Road funding

Jones’ Infowars site files for bankruptcy

AUSTIN, Texas — Infowars has filed for Chapter 11 bankruptcy as website founder Alex Jones faces defamation lawsuits over his comments that the Sandy Elementary School shooting Hook was a hoax.

Texas’ Sunday filing for bankruptcy suspends civil lawsuits while the company reorganizes its finances. The filing came a week before a jury in Texas is to begin considering how much money Jones, who has already lost defamation suits, should pay the families of Sandy Hook victims.

In its court filing, Infowars said it had estimated assets of $50,000 or less and estimated liabilities of between $1 million and $10 million.

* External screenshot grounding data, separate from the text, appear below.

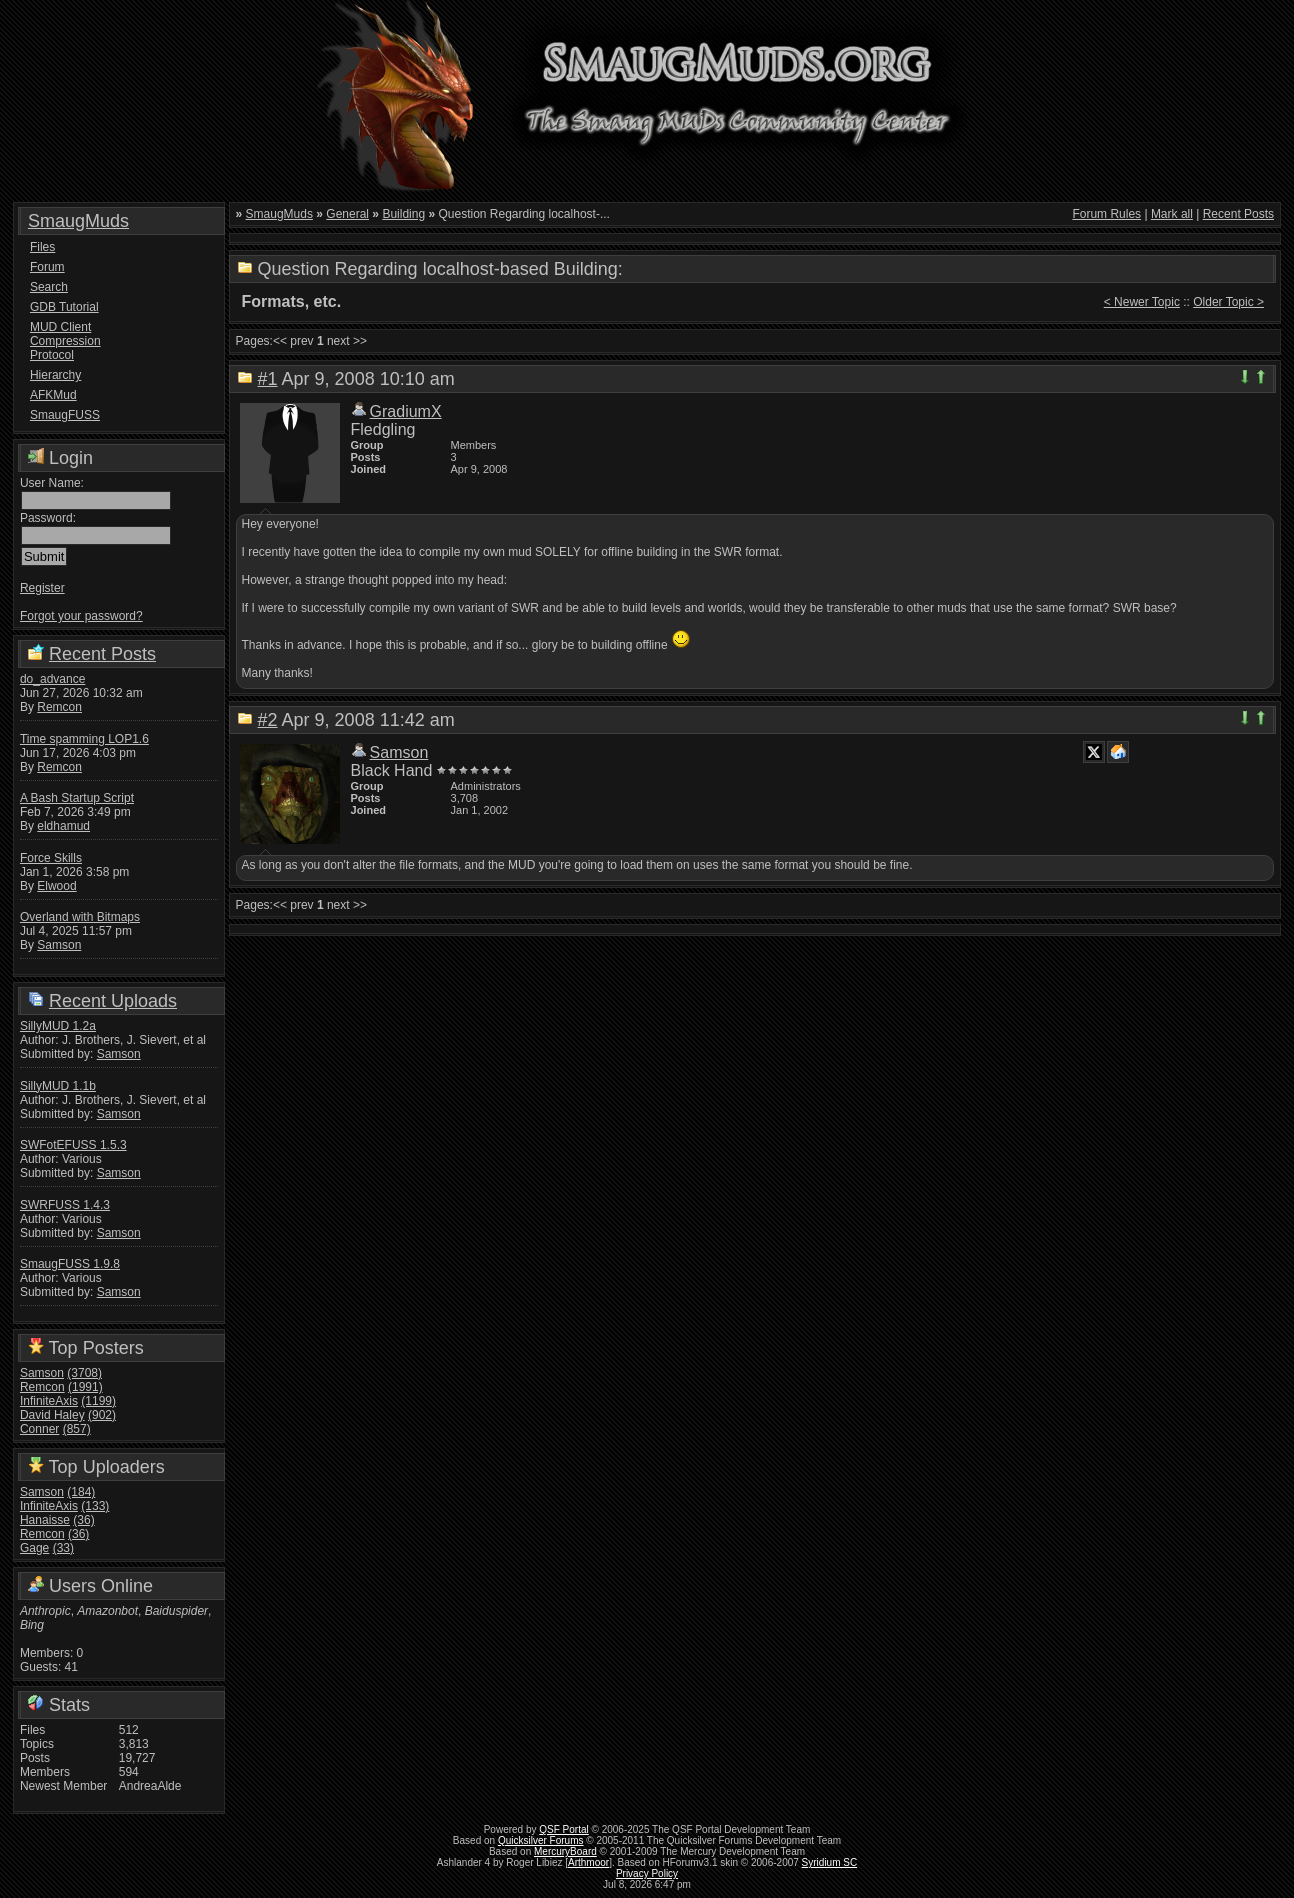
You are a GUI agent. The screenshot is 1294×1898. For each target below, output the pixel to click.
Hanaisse (45, 1520)
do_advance (52, 679)
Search (49, 287)
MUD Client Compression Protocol (65, 341)
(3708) (84, 1373)
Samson (59, 945)
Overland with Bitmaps (80, 917)
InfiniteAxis (49, 1401)
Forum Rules (1106, 214)
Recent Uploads (113, 1001)
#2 (268, 720)
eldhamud (63, 826)
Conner (39, 1429)
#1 (268, 379)
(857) (77, 1429)
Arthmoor (588, 1862)
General (347, 214)
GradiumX (406, 411)
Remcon (59, 707)
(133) (95, 1506)
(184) (81, 1492)
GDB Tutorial (64, 307)
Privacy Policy (647, 1873)
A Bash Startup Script (77, 798)
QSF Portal (563, 1829)
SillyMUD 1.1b (58, 1086)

Creditors listed in the bankruptcy filing include relatives of some of the 20 children and six educators killed in the 2012 school massacre in Connecticut.

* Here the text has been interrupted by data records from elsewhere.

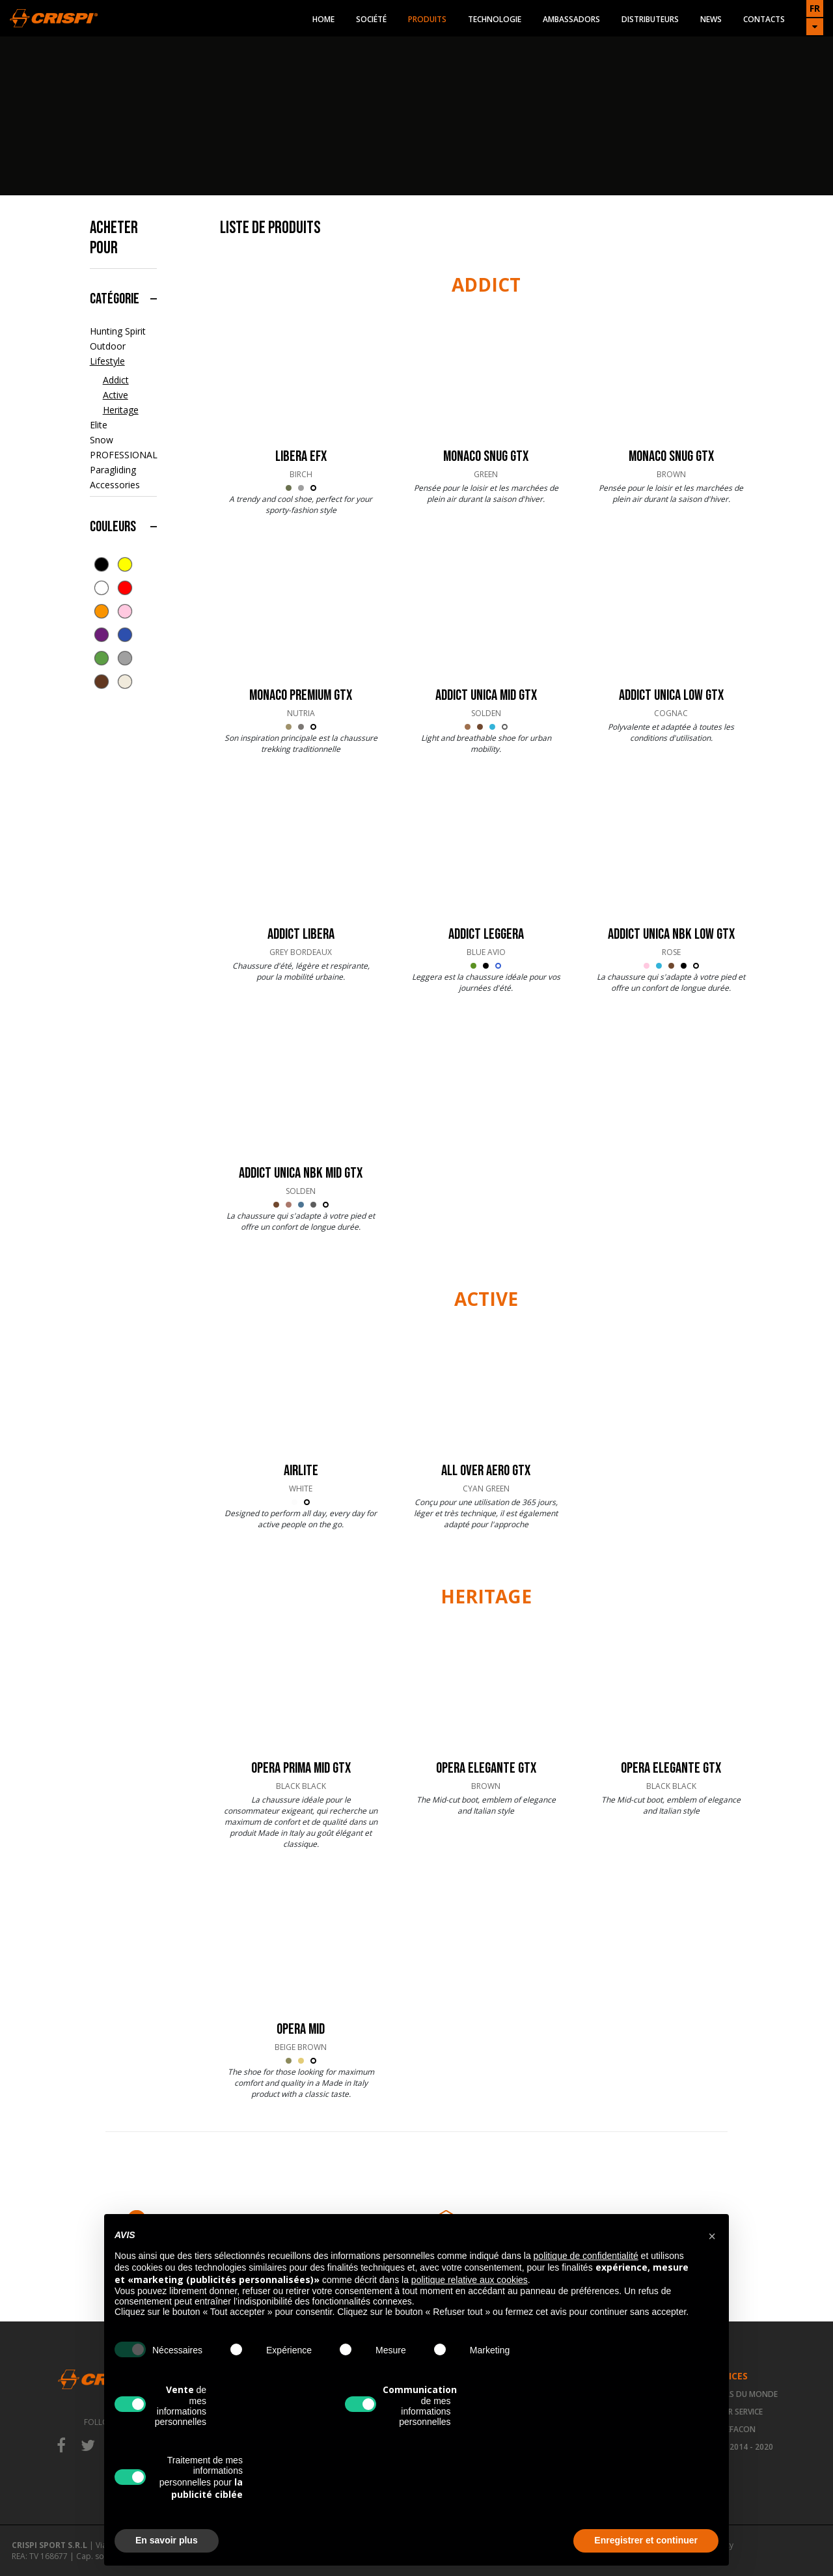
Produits (427, 19)
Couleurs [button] (113, 527)
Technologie (494, 19)
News (711, 19)
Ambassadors (571, 19)
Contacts (764, 19)
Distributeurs (650, 19)
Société (371, 19)
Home (323, 19)
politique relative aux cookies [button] (469, 2280)
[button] (712, 2234)
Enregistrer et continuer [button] (646, 2540)
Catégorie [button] (114, 299)
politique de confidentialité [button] (586, 2256)
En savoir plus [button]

Plaintiffs in that case say they were harassed and threatened with death by Jones supporters because he encouraged the hoax plot that the crisis actors staged the shooting in a government effort to remove the guns from fire and restrict firearms.

Jones has since acknowledged that the shooting did take place.

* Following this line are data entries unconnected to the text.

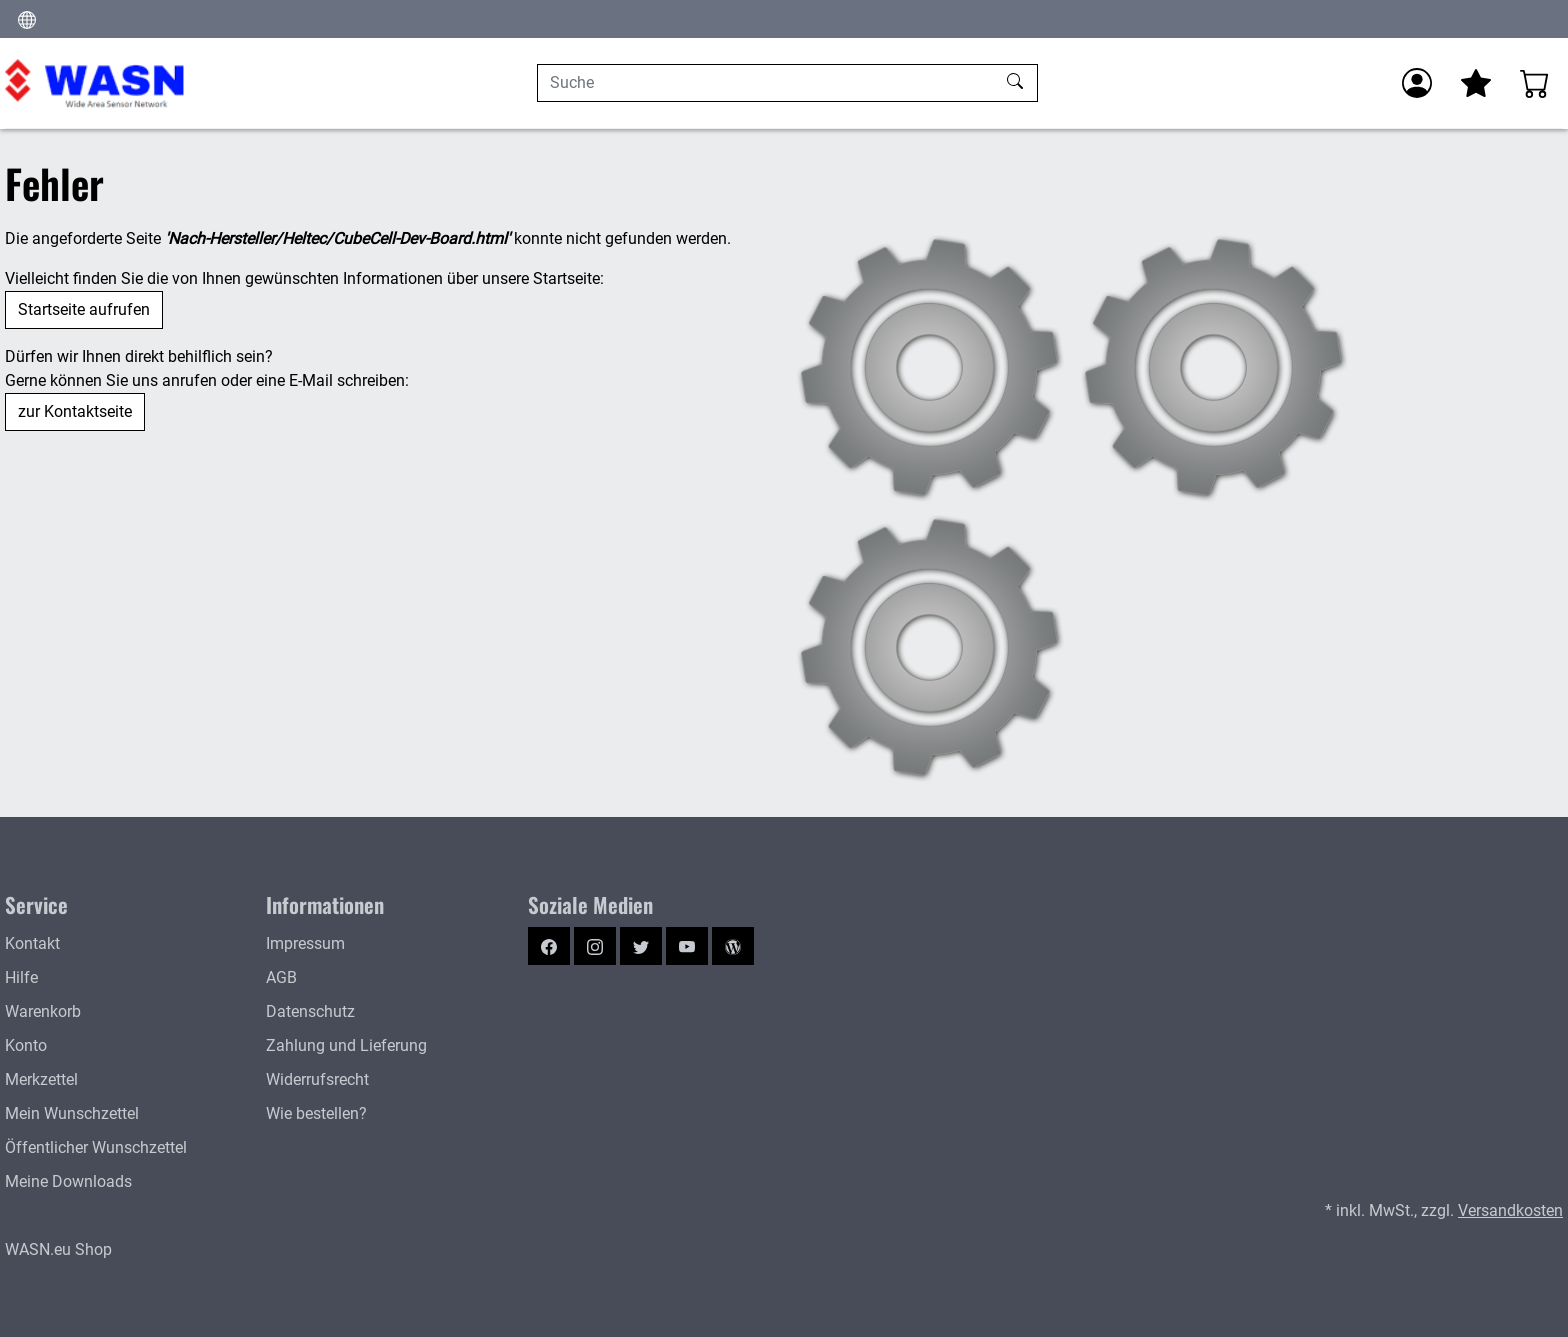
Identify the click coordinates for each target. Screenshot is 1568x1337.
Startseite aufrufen (84, 309)
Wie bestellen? (316, 1113)
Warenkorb (43, 1011)
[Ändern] (27, 19)
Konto (26, 1045)
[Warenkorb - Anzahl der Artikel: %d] (1535, 83)
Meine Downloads (68, 1181)
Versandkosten (1510, 1210)
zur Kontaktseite (75, 411)
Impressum (305, 943)
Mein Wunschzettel (72, 1113)
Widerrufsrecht (317, 1079)
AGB (281, 977)
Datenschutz (310, 1011)
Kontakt (32, 943)
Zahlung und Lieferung (346, 1045)
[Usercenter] (1417, 83)
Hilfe (21, 977)
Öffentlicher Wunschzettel (96, 1147)
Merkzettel (41, 1079)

“Alex Jones is only delaying the inevitable: a public trial in which he will be held accountable for his for-profit campaign of lies against the Sandy Hook families who filed this lawsuit,” said Christopher Mattei, who represents the families in a Connecticut. lawsuit against Jones.

A lawyer for Jones did not return a message seeking comment. Jones told his Infowars listeners on Monday that he was “totally exhausted” and urged them to contribute money and buy nutritional supplements from his website to keep him on the air.

“It’s time people could see that I don’t have $5 million. I don’t have $3 million. We have less than $3 million in cash and we need that money to buy future products to be able to work,” says Jones.

Jones was fined $75,000 last month for failing to appear for deposition in a defamation case, but a judge last week ordered the money returned because Jones eventually present.

Another new lawsuit accuses Jones of hiding millions of dollars in assets, but a lawyer for Jones called the allegation “ridiculous.”

Neil Heslin – whose 6-year-old son Jesse Lewis died in the Newtown school shooting – said he was not immediately sure how bankruptcy would affect his libel suit against Jones in Texas, where a lawsuit on how much money Jones should pay in damages is expected to begin next week.

“It is what it is,” Heslin said. “We’ll see where it all leads. He tried everything to avoid everything.”

This isn’t the first time a bankruptcy filing has affected a lawsuit brought by the Sandy Hook families.

While suing gunmaker Remington, which made the AR-15-style rifle used in the school shooting, the company has twice filed for bankruptcy. In the second case filed in 2020, Remington’s assets were ultimately sold to other companies.

The 2020 bankruptcy delayed proceedings by a year in the Connecticut lawsuit, which was seeking damages from Remington for the way it marketed its guns. In February, the families of nine school shooting victims announced they had agreed to settle the case for $73 million.